== DATA PROVIDED ==

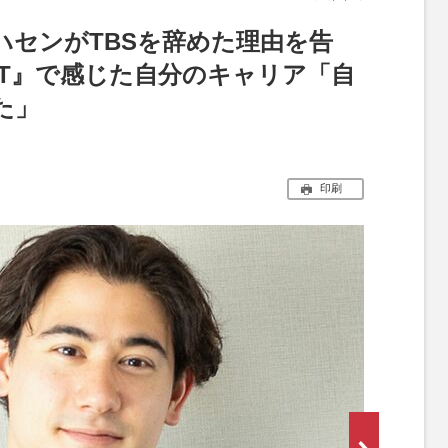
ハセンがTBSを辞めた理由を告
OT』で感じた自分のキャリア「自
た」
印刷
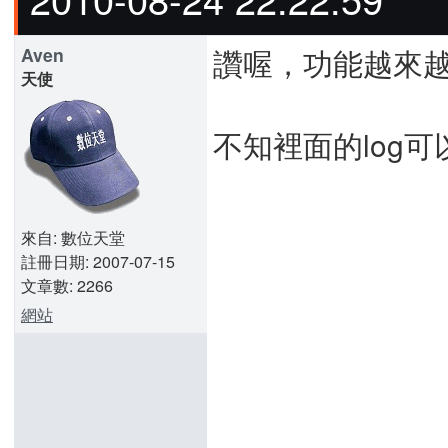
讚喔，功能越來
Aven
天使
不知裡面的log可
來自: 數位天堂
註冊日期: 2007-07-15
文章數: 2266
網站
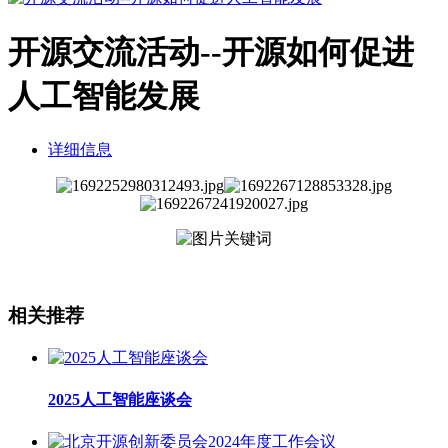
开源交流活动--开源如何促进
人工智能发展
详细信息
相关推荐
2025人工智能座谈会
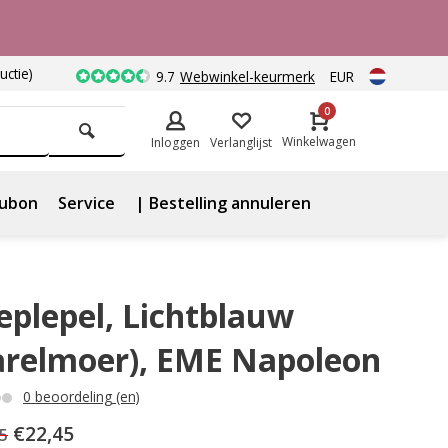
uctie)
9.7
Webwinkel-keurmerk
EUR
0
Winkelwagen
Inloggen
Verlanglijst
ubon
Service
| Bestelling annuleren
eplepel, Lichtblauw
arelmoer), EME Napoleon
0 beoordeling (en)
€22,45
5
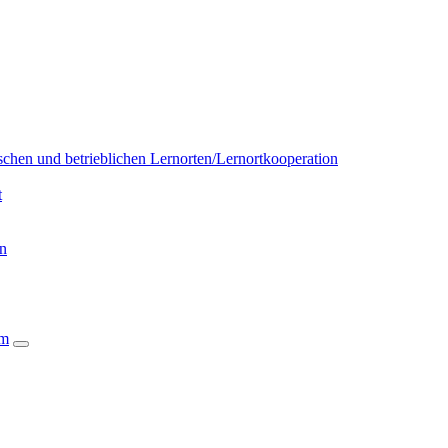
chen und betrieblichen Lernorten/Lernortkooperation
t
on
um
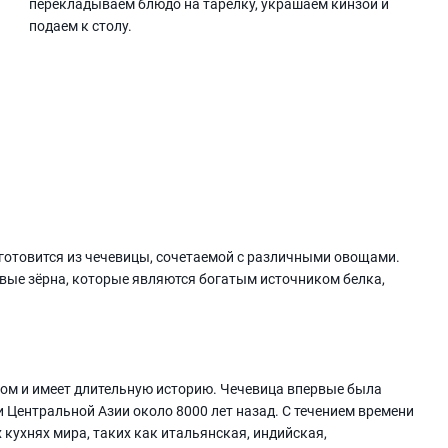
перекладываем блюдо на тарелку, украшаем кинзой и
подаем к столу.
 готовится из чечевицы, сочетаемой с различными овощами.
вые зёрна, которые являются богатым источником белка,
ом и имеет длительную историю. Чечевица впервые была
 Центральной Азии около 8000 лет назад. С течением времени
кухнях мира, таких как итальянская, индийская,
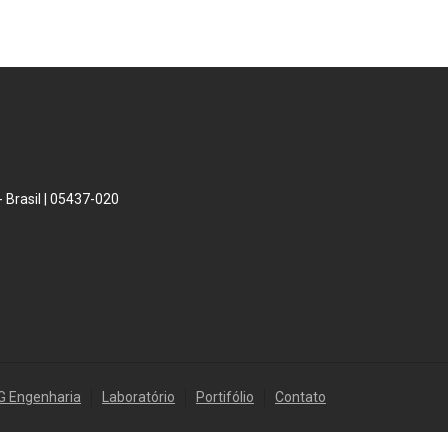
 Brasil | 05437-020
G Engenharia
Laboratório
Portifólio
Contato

...

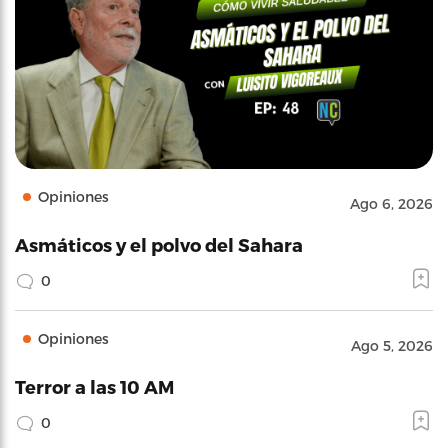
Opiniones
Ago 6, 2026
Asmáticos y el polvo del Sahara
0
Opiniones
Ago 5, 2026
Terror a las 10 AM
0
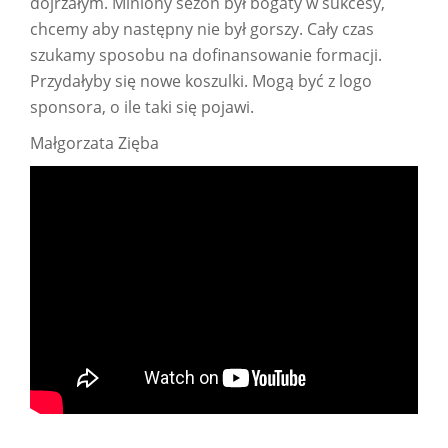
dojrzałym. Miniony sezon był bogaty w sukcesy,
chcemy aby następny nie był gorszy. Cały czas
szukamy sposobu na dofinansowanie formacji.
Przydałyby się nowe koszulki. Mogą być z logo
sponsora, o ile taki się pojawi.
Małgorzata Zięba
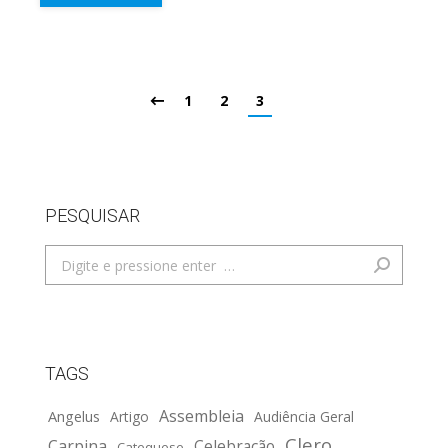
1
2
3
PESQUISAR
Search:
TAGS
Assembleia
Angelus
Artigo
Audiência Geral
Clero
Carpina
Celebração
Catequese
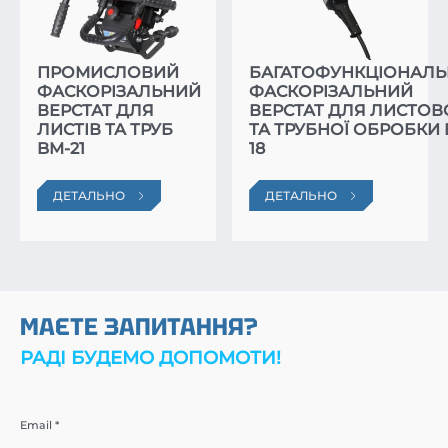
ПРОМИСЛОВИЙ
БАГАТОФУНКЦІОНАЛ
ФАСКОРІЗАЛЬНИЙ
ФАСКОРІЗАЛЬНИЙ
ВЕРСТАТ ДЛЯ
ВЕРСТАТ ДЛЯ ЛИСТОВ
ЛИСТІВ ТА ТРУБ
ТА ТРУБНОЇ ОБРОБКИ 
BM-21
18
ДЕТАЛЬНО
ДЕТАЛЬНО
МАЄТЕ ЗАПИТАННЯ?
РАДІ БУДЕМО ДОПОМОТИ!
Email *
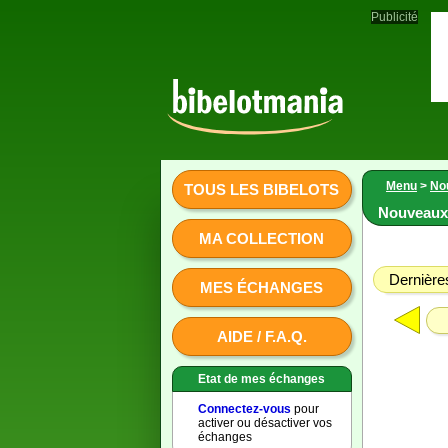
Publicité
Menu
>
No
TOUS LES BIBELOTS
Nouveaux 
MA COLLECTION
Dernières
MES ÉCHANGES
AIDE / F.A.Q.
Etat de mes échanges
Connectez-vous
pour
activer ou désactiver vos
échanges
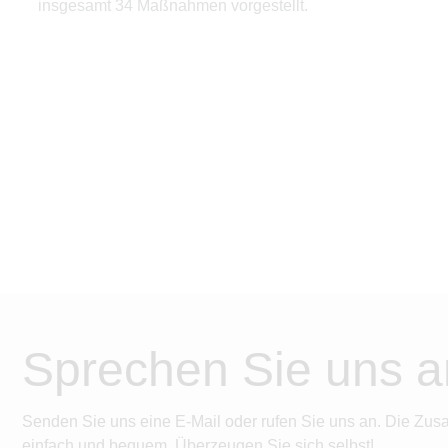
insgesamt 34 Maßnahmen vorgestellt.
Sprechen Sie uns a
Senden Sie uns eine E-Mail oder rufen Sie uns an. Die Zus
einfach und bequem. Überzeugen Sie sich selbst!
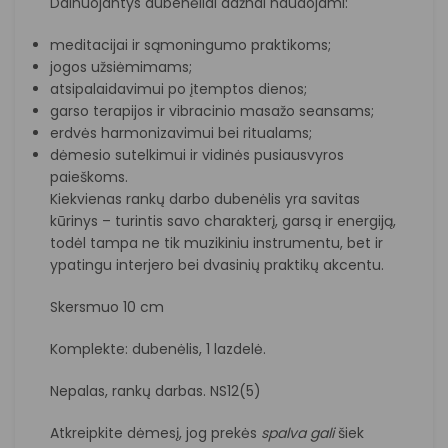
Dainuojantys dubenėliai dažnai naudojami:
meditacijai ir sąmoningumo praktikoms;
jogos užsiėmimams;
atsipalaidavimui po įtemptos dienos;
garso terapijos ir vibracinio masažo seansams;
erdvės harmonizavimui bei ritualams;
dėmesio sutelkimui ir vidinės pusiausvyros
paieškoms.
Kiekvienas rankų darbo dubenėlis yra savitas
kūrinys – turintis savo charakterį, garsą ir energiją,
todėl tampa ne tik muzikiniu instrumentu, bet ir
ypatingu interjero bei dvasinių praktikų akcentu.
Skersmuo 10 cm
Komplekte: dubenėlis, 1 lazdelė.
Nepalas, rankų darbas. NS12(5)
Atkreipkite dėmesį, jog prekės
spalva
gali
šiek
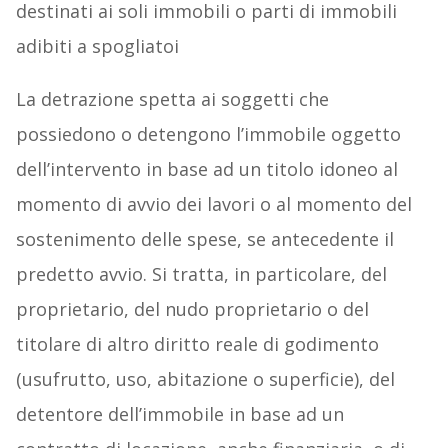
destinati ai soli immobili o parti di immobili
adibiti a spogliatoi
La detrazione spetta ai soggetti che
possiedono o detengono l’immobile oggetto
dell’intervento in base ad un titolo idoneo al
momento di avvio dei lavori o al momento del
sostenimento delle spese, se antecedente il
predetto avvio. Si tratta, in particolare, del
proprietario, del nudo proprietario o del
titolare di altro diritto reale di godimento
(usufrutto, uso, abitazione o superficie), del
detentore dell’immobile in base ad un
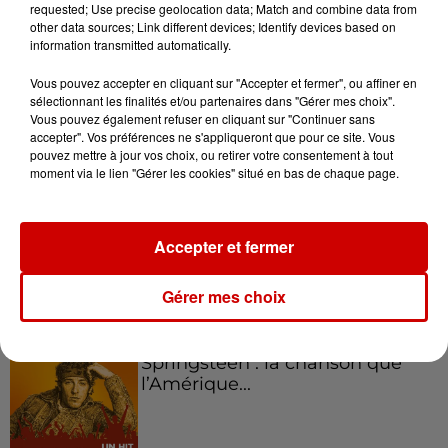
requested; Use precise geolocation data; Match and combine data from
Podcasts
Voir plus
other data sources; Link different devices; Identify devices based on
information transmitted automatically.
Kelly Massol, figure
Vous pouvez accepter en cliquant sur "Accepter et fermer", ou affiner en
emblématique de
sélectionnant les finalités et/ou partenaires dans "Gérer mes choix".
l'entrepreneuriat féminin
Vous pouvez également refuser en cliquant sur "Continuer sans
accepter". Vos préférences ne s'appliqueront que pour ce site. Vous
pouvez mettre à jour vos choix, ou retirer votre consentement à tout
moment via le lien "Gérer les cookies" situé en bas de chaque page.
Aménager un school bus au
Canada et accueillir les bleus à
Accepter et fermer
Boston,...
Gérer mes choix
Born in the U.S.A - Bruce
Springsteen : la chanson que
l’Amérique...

--

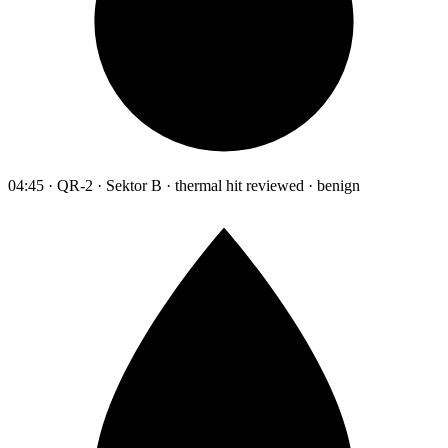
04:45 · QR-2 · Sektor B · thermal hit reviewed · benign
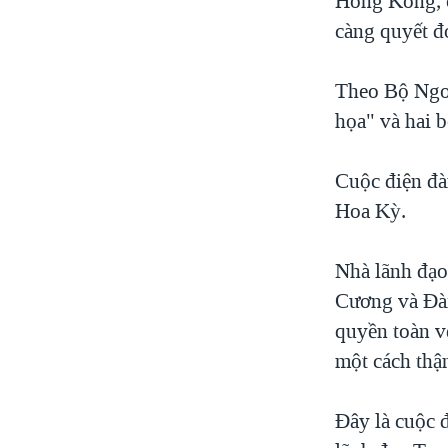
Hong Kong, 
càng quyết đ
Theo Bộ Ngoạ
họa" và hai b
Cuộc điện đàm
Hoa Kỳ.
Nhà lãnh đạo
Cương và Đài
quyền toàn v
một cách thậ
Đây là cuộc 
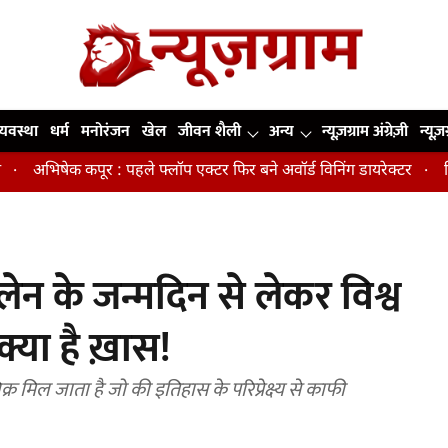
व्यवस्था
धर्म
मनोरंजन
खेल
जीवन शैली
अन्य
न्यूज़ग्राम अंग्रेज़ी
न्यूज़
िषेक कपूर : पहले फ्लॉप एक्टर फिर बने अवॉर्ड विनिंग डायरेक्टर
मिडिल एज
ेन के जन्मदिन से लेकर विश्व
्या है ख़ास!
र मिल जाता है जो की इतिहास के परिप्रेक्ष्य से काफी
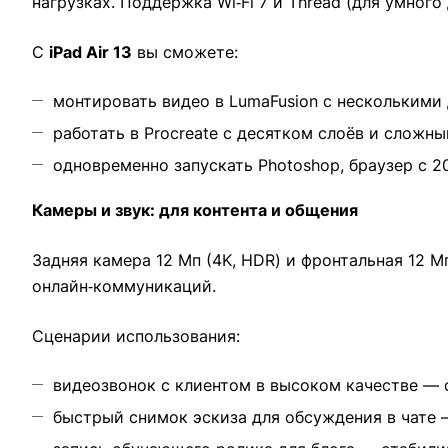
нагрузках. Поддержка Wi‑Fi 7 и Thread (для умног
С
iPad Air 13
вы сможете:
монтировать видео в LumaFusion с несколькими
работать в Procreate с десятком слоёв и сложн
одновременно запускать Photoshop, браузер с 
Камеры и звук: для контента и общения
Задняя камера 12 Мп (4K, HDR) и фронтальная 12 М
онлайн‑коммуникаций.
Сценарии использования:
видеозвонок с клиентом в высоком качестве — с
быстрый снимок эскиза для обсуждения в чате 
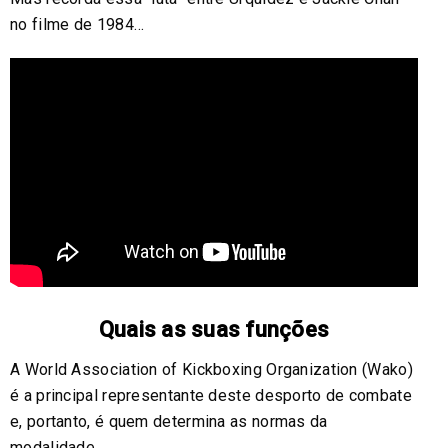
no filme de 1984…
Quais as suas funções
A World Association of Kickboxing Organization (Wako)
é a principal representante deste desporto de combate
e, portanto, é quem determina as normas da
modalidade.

== TASK DETAILS ==
Your reply should be the number of lines in the entries that contain "cliquant", nothing more.

== RESPONSE TO THE EXERCISE ==
2